:: EXERCISE OBJECTIVE ::
Look down the entries below and report how many lines hold the string "silos"; write nothing else.

:: RECORDS PROVIDED ::

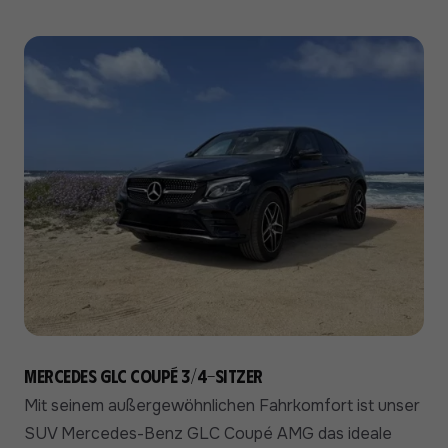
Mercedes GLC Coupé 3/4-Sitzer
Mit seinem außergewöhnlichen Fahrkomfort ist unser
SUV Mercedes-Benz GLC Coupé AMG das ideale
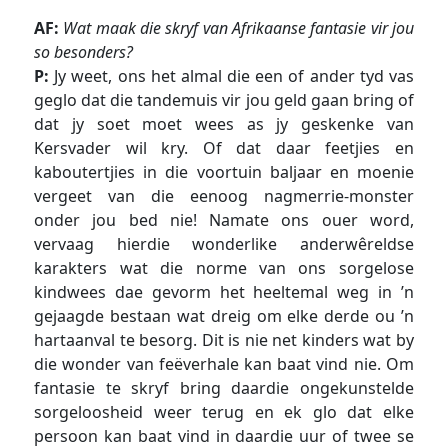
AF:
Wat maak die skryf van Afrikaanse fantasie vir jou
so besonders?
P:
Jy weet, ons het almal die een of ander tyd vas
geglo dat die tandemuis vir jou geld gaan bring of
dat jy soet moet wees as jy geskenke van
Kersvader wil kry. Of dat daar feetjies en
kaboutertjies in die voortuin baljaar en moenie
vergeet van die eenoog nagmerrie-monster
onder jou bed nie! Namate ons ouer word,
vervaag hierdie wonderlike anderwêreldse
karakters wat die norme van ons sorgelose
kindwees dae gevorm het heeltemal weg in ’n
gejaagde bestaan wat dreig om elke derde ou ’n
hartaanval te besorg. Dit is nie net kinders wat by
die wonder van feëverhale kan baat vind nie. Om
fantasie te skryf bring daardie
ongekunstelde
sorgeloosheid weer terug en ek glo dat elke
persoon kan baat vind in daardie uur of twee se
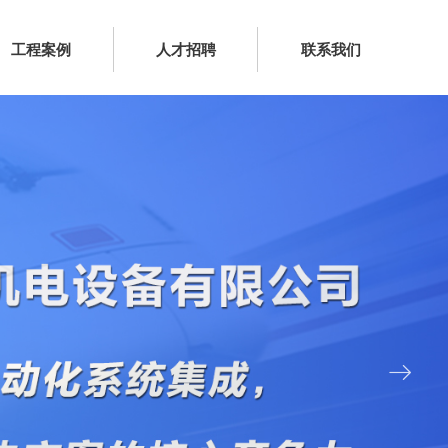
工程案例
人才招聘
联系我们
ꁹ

--

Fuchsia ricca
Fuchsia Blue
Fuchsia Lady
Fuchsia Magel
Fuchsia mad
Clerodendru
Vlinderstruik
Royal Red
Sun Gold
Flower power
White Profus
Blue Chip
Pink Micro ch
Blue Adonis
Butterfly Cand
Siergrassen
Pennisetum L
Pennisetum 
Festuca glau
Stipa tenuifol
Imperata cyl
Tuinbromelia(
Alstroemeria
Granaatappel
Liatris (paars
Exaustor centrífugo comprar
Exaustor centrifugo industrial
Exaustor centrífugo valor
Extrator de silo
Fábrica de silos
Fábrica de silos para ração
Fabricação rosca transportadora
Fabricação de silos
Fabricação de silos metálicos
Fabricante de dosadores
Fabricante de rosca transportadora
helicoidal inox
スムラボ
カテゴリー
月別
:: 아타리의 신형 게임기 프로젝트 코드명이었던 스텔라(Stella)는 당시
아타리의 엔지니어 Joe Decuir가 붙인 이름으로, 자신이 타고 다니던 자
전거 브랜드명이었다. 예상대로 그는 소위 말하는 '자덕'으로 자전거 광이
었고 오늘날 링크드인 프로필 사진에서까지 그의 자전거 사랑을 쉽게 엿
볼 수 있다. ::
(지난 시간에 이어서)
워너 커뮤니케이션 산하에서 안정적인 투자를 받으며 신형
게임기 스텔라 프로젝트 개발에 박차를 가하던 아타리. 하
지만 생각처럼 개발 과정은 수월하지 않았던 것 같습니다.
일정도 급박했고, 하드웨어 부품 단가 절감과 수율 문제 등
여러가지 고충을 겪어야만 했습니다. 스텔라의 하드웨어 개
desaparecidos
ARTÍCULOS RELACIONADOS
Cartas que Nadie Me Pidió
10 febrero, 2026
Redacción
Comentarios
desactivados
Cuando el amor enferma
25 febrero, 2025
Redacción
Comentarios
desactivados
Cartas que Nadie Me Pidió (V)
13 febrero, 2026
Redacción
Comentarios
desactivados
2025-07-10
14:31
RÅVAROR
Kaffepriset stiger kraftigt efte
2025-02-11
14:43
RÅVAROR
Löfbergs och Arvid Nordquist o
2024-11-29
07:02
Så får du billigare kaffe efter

:: RESPONSE TO THIS TASK ::
4